Brianna fell down the time-travelling rabbit hole in this week’s episode of Outlander, but who did she meet there? Tara Ward recaps.
Chuck me in the Fraser bathtub and sponge me down with a peanut butter and jelly sandwich, because this season of Outlander is stronger than Claire Fraser’s wig in a hurricane. ‘Down the Rabbit Hole’ was an emotional journey through a sea of time traveller debris, with the return of a spurned wife, a meeting with Old Ian, a long walk, a sprained ankle, the best fur coat in the history of television, Stephen Bonnet in charge of a ship, and a freshly shaven Roger.
Oh, and this guy. Hey nah, hey nah, my boyfriend’s back.
We’ve all fallen down the Outlander rabbit hole, but none of us have plummeted into its sticky depths quite like Brianna.
Having made it to the 18thCentury, Brianna began her long walk from one end of Scotland to the other, before ending up at Laoghaire’s house. What are the odds of falling asleep on the side of the road, and waking up in the bed belonging to your birth father’s ex-wife who tried to have your mother burned at the stake? Brianna should buy herself a Lotto ticket, because that’s one heck of a landing.
Laoghaire welcomed Brianna into her home and gave her warm clothes and hot stew, while Brianna put flowers in Joanie’s hair and did all the odd jobs round the house that Jamie couldn’t be arsed doing. It was the beginnings of a friendship more beautiful than the one between Father Fogden and Coco the Talking Coconut, until Brianna accidentally revealed she was Claire “husband thieving hoor” Fraser’s daughter.
Who can blame Laoghaire for locking Brianna in the bedroom? One minute Laoghaire’s married to a ginger love machine from the coolest family on the broch, the next she’s serving roasted pigeon to an unconscious woman she found on the side of the road.
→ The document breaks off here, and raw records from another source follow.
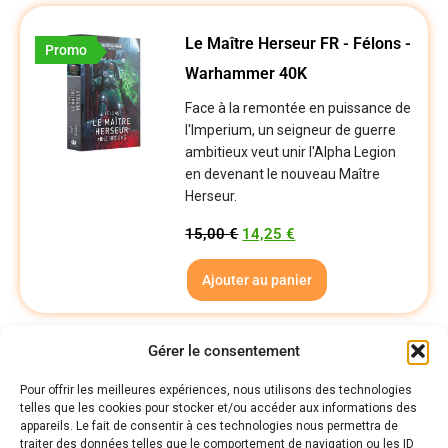
Le Maître Herseur FR - Félons -
Promo
Warhammer 40K
Face à la remontée en puissance de
l'Imperium, un seigneur de guerre
ambitieux veut unir l'Alpha Legion
en devenant le nouveau Maître
Herseur.
15,00
€
14,25
€
Ajouter au panier
1
2
→
Gérer le consentement
Pour offrir les meilleures expériences, nous utilisons des technologies
telles que les cookies pour stocker et/ou accéder aux informations des
Politiques
appareils. Le fait de consentir à ces technologies nous permettra de
Nos pages
traiter des données telles que le comportement de navigation ou les ID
Jamie gets to wear his favourite tricorn and galavant around America with his other wife, while Laoghaire has barely enough to feed the daughter Jamie promised he’d help raise. Also, he never got round to fixing the kitchen cupboard and we all know that’s grounds for divorce in any century.
Meanwhile in 1971, Roger was preparing to chase Brianna through the stones. It didn’t matter that she’d explicitly told him not to follow her, because he’d found the perfect pair of pants and he wasn’t going to let the opportunity to wear them pass him by. Roger nattered on about time not being a reality, but I got distracted after I misheard him say he was taking chapstick through the stones. It’s a fine choice, because who wants dry lips when you first arrive in a new century? Not me, defo not Roger.
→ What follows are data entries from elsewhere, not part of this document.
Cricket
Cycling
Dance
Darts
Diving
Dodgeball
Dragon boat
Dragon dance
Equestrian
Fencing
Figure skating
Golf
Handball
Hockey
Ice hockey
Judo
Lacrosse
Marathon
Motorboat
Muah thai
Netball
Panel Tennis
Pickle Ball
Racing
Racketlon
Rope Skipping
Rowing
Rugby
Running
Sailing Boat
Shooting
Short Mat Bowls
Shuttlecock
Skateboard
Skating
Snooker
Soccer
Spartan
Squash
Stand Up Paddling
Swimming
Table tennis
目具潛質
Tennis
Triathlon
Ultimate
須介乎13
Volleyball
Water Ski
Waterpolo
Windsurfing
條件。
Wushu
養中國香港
You know what else you need in a new century? A cracking pair of trousers. I adore Roger’s short longs, and I won’t hear a word against them. I love them like I love Frank’s hot historian glasses and Claire’s arm warmers and that daft mule Clarence who wishes he was a donkey. In fact, I hope Roger never takes those pants off, because those 20th century calves need to feel the cool mountain air of Fraser’s Ridge around them, ASAP.
But Roger needed more than trendy trousers to survive his voyage to the Americas. He blagged his way onto a ship captained by Stephen Bonnet, who wore Claire’s wedding ring on his pinky finger and casually threw children with smallpox into the sea. Bonnet’s right up there on the ‘Blackjack Scale of Outlander Villains’, currently lying somewhere between the Duke of Sandringham and that bloke who nailed the boy’s ear to the post in season one, and I loved every terrifying moment.
As for Frank’s return? Bravo, Outlander. This was an unexpected sucker punch right through my cold, dead heart and all I’m saying is that I took 84 screenshots of this episode and 77 of them were of Frank. Be right back, just need to write some fan fiction about Frank riding a donkey to Fraser’s Ridge while scoffing down fistfuls of scones and jam.
Poor Frank and Laoghaire. They were never enough for their partner, no matter how hard they tried. Laoghaire was the lumpy bannock to Claire’s smooth bowl of hot porridge, Frank the dry scone to Jamie’s roasted pigeon of sexual magnetism. “It’s complicated,” Frank told Bree when she asked what his problem was, but what’s complicated about finding an 18th century obituary that reveals your 20th century wife will go back in time again only to die in a fire with her one true ginger love, and then not tell her that you know?
But let’s not get our capri pants in a knot, because Brianna was the true love of Frank’s life. Her journey to Scotland in search of one father saw her make peace with another, and I’m not ashamed to say that when the ghost of Frank turned up on the docks of 18thcentury Scotland and nodded his approval, I ugly cried until I snorted like the white sow on Fraser’s Ridge.
RIP me, RIP Frank, RIP Roger’s facial hair. Like Frank said, sometimes life takes unexpected turns, so I’m off to finish my fan fiction about Frank Randall wearing Roger’s capri pants, holding a cup of tea in each hand and singing the Outlander theme song. Cheers to you, Outlander.